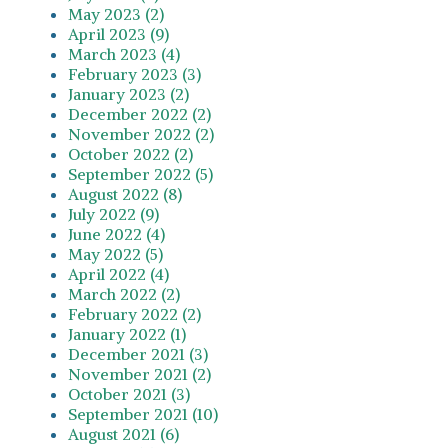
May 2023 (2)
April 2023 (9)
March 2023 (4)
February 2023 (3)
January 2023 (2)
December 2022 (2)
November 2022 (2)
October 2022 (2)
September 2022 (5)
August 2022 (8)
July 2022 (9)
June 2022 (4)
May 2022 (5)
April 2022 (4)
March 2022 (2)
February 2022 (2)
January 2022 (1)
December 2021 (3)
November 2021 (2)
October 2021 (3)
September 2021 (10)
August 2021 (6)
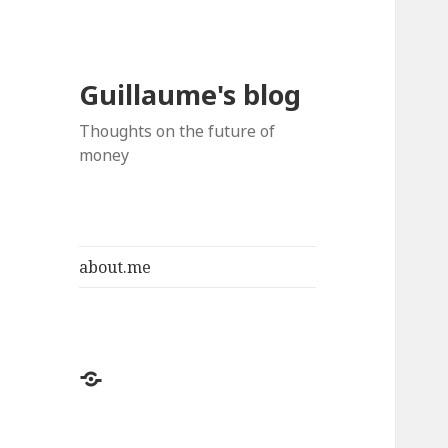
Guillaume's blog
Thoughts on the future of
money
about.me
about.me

##############################

Every line from the one with "Thoughts on the future of" through the last line of the records above should be returned exactly, please, and no others.

• RESPONSE BOX
Thoughts on the future of
money
about.me
about.me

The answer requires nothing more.